** WHAT IS EXPECTED **
This exercise calls for every record to be returned exactly, with pictures removed.

═════ SUPPLIED RECORDS ═════

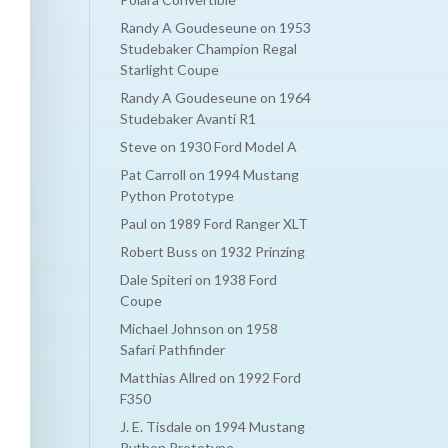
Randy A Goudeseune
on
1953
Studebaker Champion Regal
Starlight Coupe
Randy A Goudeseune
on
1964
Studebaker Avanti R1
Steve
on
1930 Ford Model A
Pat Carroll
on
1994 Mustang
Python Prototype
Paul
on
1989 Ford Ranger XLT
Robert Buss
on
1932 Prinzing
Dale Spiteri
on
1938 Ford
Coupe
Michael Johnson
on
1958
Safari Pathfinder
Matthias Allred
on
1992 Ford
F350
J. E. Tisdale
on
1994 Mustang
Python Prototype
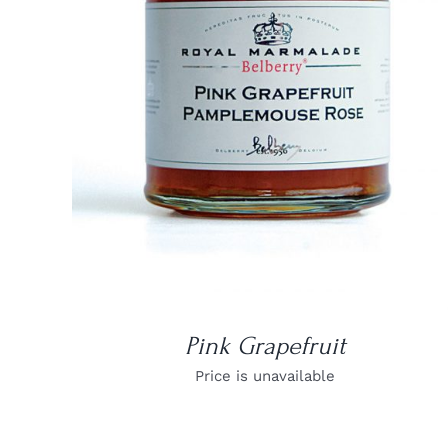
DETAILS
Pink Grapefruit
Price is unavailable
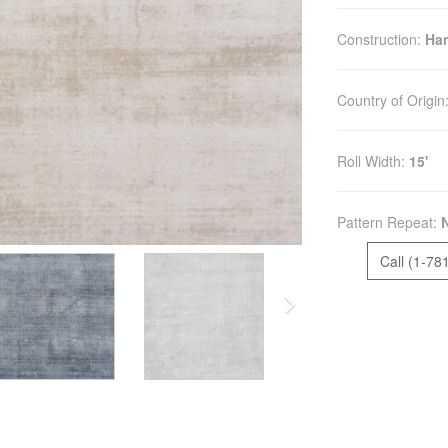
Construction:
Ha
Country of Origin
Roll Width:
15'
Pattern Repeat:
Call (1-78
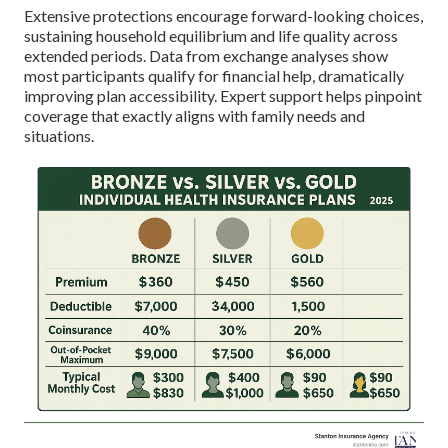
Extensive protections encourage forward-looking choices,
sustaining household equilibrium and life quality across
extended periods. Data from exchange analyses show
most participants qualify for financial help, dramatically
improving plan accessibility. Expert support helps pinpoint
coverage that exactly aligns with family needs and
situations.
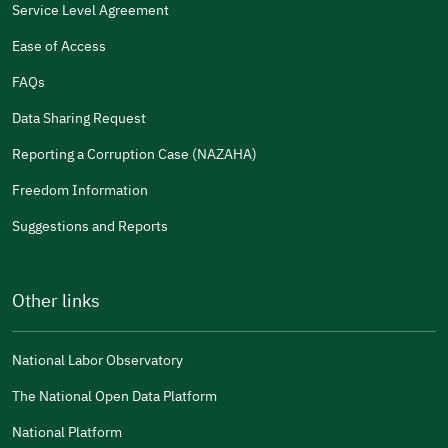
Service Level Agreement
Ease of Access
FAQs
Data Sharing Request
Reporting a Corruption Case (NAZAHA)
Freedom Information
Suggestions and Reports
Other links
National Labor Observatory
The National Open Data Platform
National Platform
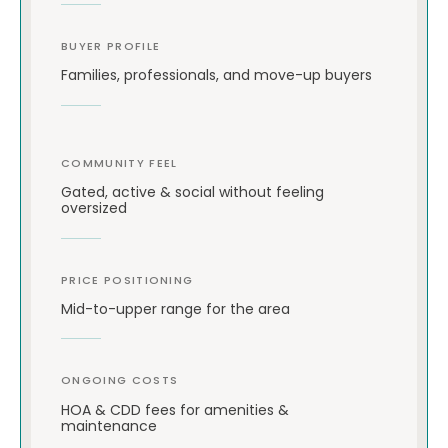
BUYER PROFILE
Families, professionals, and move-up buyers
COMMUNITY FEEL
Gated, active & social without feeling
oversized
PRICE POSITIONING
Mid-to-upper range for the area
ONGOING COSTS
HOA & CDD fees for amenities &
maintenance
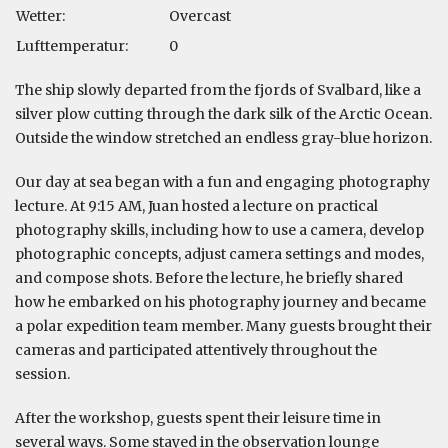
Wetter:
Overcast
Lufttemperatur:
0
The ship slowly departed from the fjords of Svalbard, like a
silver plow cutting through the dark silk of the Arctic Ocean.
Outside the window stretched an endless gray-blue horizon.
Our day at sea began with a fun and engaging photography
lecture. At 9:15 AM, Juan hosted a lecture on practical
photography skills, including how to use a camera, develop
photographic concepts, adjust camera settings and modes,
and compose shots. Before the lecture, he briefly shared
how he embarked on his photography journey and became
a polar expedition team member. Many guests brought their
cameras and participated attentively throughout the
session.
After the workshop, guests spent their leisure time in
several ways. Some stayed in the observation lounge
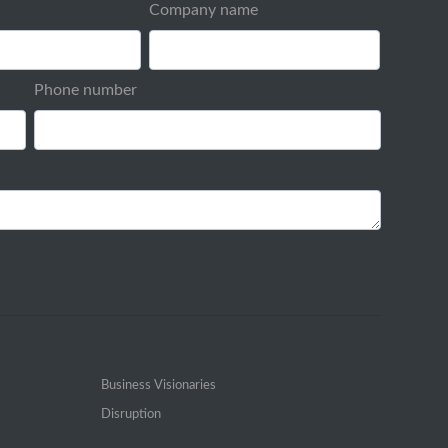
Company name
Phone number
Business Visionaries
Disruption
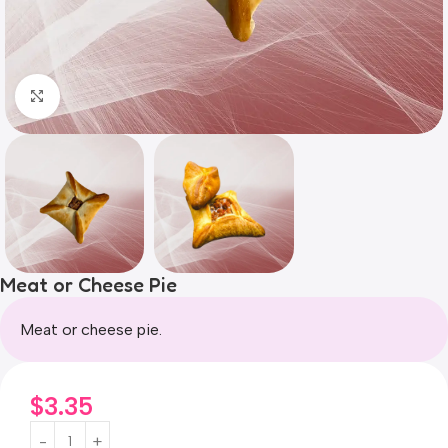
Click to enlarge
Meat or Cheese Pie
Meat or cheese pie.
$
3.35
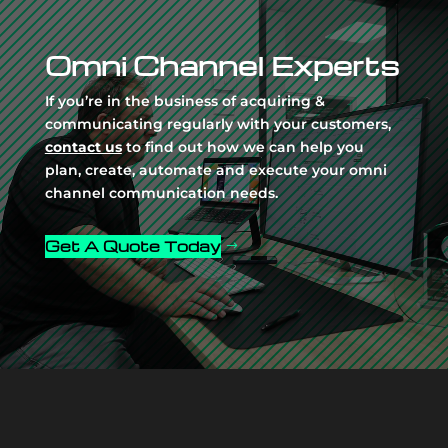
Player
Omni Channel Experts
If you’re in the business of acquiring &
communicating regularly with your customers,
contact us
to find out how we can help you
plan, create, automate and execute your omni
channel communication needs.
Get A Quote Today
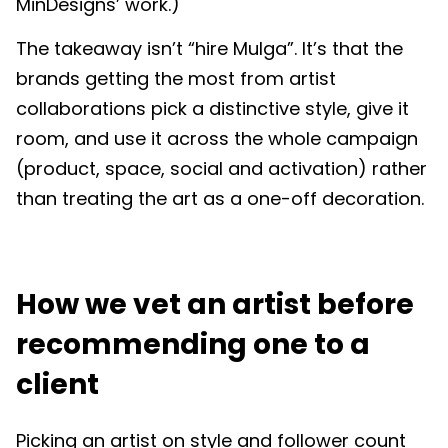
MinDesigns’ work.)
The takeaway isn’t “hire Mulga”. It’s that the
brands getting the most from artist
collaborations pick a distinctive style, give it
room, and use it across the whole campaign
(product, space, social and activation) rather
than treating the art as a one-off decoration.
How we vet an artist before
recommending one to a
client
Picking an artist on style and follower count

═════

** YOUR SOLUTION **
Randy A Goudeseune
on
1953
Studebaker Champion Regal
Starlight Coupe
Randy A Goudeseune
on
1964
Studebaker Avanti R1
Steve
on
1930 Ford Model A
Pat Carroll
on
1994 Mustang
Python Prototype
Paul
on
1989 Ford Ranger XLT
Robert Buss
on
1932 Prinzing
Dale Spiteri
on
1938 Ford
Coupe
Michael Johnson
on
1958
Safari Pathfinder
Matthias Allred
on
1992 Ford
F350
J. E. Tisdale
on
1994 Mustang
Python Prototype
DETAILS
Pink Grapefruit
Price is unavailable
Construction:
Ha
Country of Origin
Roll Width:
15'
Pattern Repeat:
Call (1-78
Extensive protections encourage forward-looking choices,
sustaining household equilibrium and life quality across
extended periods. Data from exchange analyses show
most participants qualify for financial help, dramatically
improving plan accessibility. Expert support helps pinpoint
coverage that exactly aligns with family needs and
situations.
Service Level Agreement
Ease of Access
FAQs
Data Sharing Request
Reporting a Corruption Case (NAZAHA)
Freedom Information
Suggestions and Reports
Other links
National Labor Observatory
The National Open Data Platform
National Platform
BUYER PROFILE
Families, professionals, and move-up buyers
COMMUNITY FEEL
Gated, active & social without feeling
oversized
PRICE POSITIONING
Mid-to-upper range for the area
ONGOING COSTS
HOA & CDD fees for amenities &
maintenance
Wetter:
Overcast
Lufttemperatur:
0
The ship slowly departed from the fjords of Svalbard, like a
silver plow cutting through the dark silk of the Arctic Ocean.
Outside the window stretched an endless gray-blue horizon.
Our day at sea began with a fun and engaging photography
lecture. At 9:15 AM, Juan hosted a lecture on practical
photography skills, including how to use a camera, develop
photographic concepts, adjust camera settings and modes,
and compose shots. Before the lecture, he briefly shared
how he embarked on his photography journey and became
a polar expedition team member. Many guests brought their
cameras and participated attentively throughout the
session.
After the workshop, guests spent their leisure time in
several ways. Some stayed in the observation lounge
Company name
Phone number
Business Visionaries
Disruption
Click to enlarge
Meat or Cheese Pie
Meat or cheese pie.
$
3.35
Player
Omni Channel Experts
If you’re in the business of acquiring &
communicating regularly with your customers,
contact us
to find out how we can help you
plan, create, automate and execute your omni
channel communication needs.
Get A Quote Today
MinDesigns’ work.)
The takeaway isn’t “hire Mulga”. It’s that the
brands getting the most from artist
collaborations pick a distinctive style, give it
room, and use it across the whole campaign
(product, space, social and activation) rather
than treating the art as a one-off decoration.
How we vet an artist before
recommending one to a
client
Picking an artist on style and follower count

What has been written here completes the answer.